The International Quality Assessment Scheme for Vitamin D metabolites (DEQAS) was introduced in 1989. Initially, the aim was to improve the reliability of 25-hydroxyvitamin D (25-OHD) assays but the scheme was extended in 1997 to include 1,25-dihydroxyvitamin D (1,25(OH)₂D). DEQAS has 95 members in 18 countries (January 2003). Five serum samples are distributed quarterly and participants are given up to 6 weeks to return their results for statistical analysis. The majority of participants use commercial kits for both analytes. A performance target was set by an advisory panel in 1997 and, at present, requires participants to get 80% or more of their results within ±30% of the All-Laboratory Trimmed Mean (ALTM). The performance targets are under continual review. In 2003, 59% of participants met the target (cf. 52% in 2000). A questionnaire, distributed in January 2003, requested information on methods and the interpretation of results. Reference ranges varied but there was reasonable agreement on the 25-OHD concentrations below which Vitamin D supplementation was advised. A minority (22%) of respondents was unsure whether Vitamin D₃ or Vitamin D₂ was used to treat patients in their locality. The majority (52%) of assays for 1,25(OH)₂D were done ’on demand’ and others for apparently spurious reasons. Most respondents thought participation in DEQAS extremely important and the planned introduction of on-line reporting should enhance its value.

Introduction

The International External Quality Assessment Scheme for Vitamin D metabolites (DEQAS) was established in 1989 following consistent reports of poor performance for assays of 25-hydroxyvitamin D (25-OHD) [1], [2] and 1,25-dihydroxyvitamin D (1,25(OH)₂D) [1]. Initially DEQAS covered only 25-OHD but was extended to include 1,25(OH)₂D in 1997. The number of participants have grown from approximately 25 in 1989 to 95 in 2003, of whom 37 currently also measure 1,25(OH)₂D. The aim of DEQAS was to improve the accuracy and precision of these assays by regularly distributing serum samples to participants throughout the world and thus establishing performance targets. It was initially intended to provide GC–MS values for all samples distributed but this has not been possible. However, the All Laboratory Trimmed Mean (ALTM) [3] was shown to be an appropriate routine target value by comparison with GC–MS [4]. To encourage improved performance, certificates of proficiency are awarded to all participating laboratories whose performance meets the target set by an advisory panel [5]. The initial performance target was set in 1997 and required participants to get 80% or more of their results within ±33% of the ALTM. The target is under continual review, was altered to ±30% in 2000 and is likely to be tightened further over the coming years.

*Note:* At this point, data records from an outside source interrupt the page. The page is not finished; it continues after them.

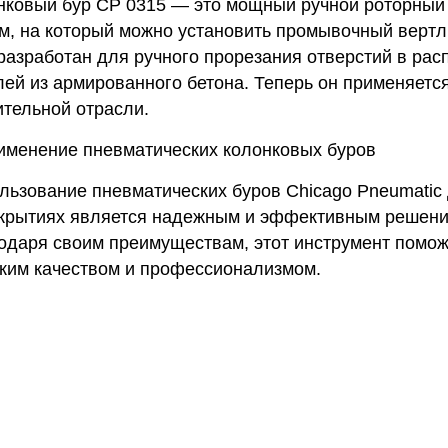
нковый бур CP 0315 — это мощный ручной роторный
м, на который можно установить промывочный вертл
разработан для ручного прорезания отверстий в ра
лей из армированного бетона. Теперь он применяетс
ительной отрасли.
льзование пневматических буров Chicago Pneumatic 
крытиях является надежным и эффективным решение
одаря своим преимуществам, этот инструмент помож
ким качеством и профессионализмом.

Demand for 25-OHD and 1,25(OH)₂D assays has undoubtedly been stimulated by the introduction of commercial kits, which are designed for ease of use in non specialist laboratories. In common with other routinely measured analytes, the reliability of results can only be assessed by participation in an external quality assessment scheme. Indeed, this is often required as part of the laboratory accreditation process. Rapid feedback and efficient communication between participants and scheme organisers is considered to be extremely important. To facilitate this, a web-based reporting system has been developed [6]; DEQAS participants sending results via the internet will have immediate access to up-dated statistics. The addition of a ‘message board’ will facilitate communication between participants, manufacturers and DEQAS. In addition to monitoring assay performance, DEQAS is in a unique position to collate information about the use and interpretation of 25-OHD and 1,25(OH)₂D assays. To this end, DEQAS distributed a questionnaire to all participants in January 2003. The results of this questionnaire are reported here together with details of performance over the last 3 years.

Section snippets

Serum pools

Blood was collected anonymously from polycythaemic patients undergoing therapeutic venesection. The serum was stored at −40 °C. Prior to distribution, pools were thawed and screened for Hepatitis B and C, and HIV. To ensure sterility, the serum was passed through a 0.2 μm biological grade filter. Pools were stored at 4 °C overnight and dispensed as 0.5 ml (25-OHD) or 2 ml (1,25(OH)₂D) samples for distribution. Samples were sent to participants at ambient temperature by first class post (UK) and by

Performance

Fig. 1 shows the percentage of participants meeting the performance target for each of the last three distribution cycles. During this 3-year period, the number of participants increased by about 33%.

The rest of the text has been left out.